I was suffering from food poisoning during our stay but the conducive prospect of a foreground calm lagoon against a background aquamarine sea was a very acceptable curative. Returning to our villa in Abidjan found that the water had been cut off by the municipality. We therefore had a micro-view of the next global challenge, that of water access. We hardly suffered (wi-fi being Alli’s principal concern) but the unexpected discomfiture of having no water at all for more than 36 hours with neither explanation nor alternative was a third world reminder to the first world that we take far too much for granted. On our way into town that same morning, unshowered and unshaved (that’s me, of course) it was significant to see groups of patient women with big jerrycans. I didn’t know if there would have been that much patience in the Harrow Road or even in rue de la scierie, where cut-offs do occur regularly but generally with warning and apology. Alli and I also spent a very agreeable day lounging around, having lunch and swimming in the pool and sea at the Coconut Grove on the Ile Boulay, a large island off Abidjan. For the final two days we returned to Grande Bassam, which on a Friday was emptier and calmer than on our first visit, and while it filled up through the weekend, we were in a perfect location for the last two days of Alli’s brief holiday, designed to give her a glimpse of the delicious possibilities (and some of the grim realities) of life in the Cote d’Ivoire. We managed to get out of the hotel to have a fascinating tour of the National Costume Museum and a last evening as the only visitors to the best-rated restaurant in Bassam before an overnight tropical downpour washed the beach clean. There was time before the airport for an authentic African meal at a maquis in the Angre district, an unwinding afternoon back at the villa, and early dinner more locally in the ever comfortable Jardyland.

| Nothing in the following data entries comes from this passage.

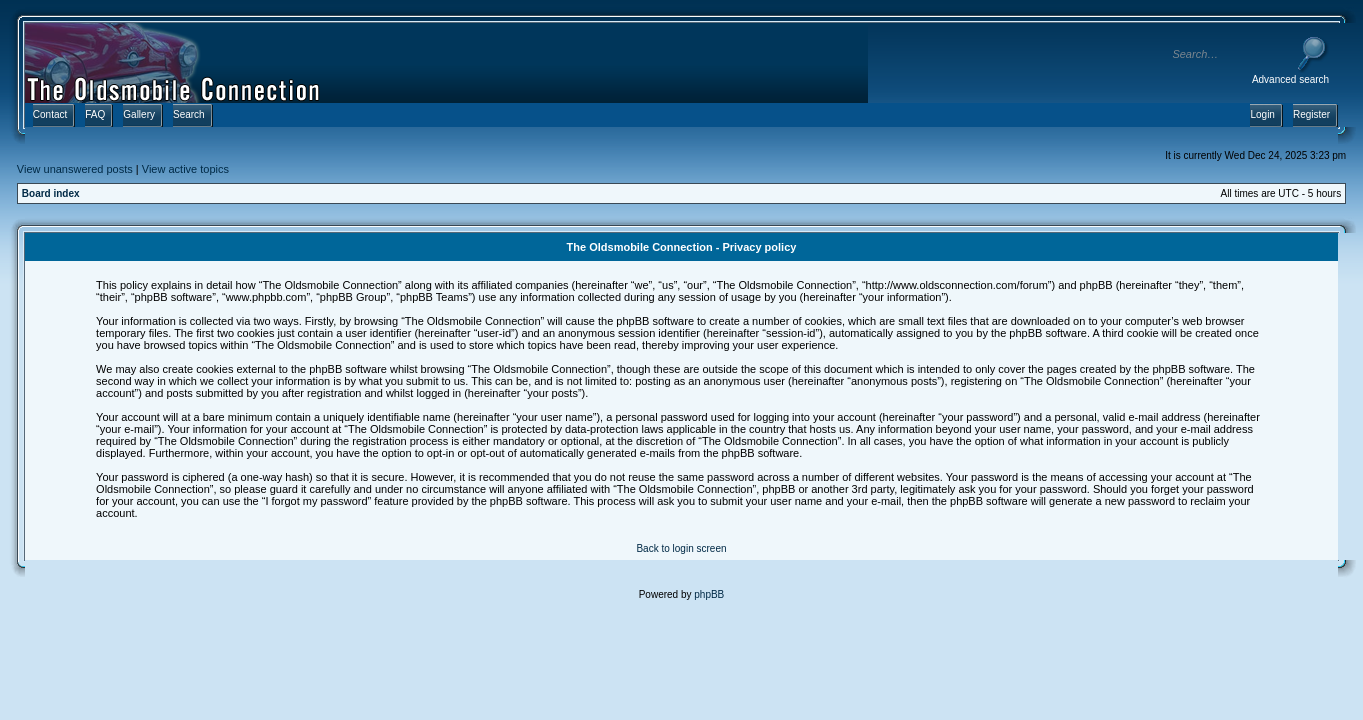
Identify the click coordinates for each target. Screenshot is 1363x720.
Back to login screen (681, 548)
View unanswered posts (75, 169)
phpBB (709, 594)
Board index (51, 193)
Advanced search (1290, 79)
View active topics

Last month my friend Paul died. I had known him for nearly 40 years. He was a very good friend to me when I arrived fresh-faced from the dreaming spires to live and work in the urban jungle that was Henley-on-Thames (don’t get fooled by the tweedy ladies). He helped me with his wise advice, ready friendship and massive musical knowledge. He introduced me to ley lines and Johnny Winter. I didn’t see him often enough since I left the UK. I am sorry that I won’t see him again. RIP Paul.
You might know that our daughter Gwen, who joined and filmed an impressive initiative to clean up Brighton Beach and also completed the Brighton Half-Marathon last month, is running in this month’s London Marathon, following in the footsteps of her sisters in doing so. She needs to increase her sponsorship to benefit the PDSA, the UK’s leading veterinary charity, helping sick and injured animals, and has been working hard to do so with bake sales, car boot sales and so on. She still needs a push to get across the line. If any are so moved, please help her on http://uk.virginmoneygiving.com/fun…
Gwen running in the Brighton Half-Marathon, Brighton, March 2017
Anyway, Alli’s brief West African sojourn is almost over – the taxi’s waiting, he’s blowing his horn.
Lionel
PS: To those who assisted or featured in my birthday video, as well as those of you who tried and understandably failed, and others who may have forgotten or perhaps were not invited in the first place, a very big Thank You to all, the some and sundry for my biggest, best ever, most surprising present EVAH.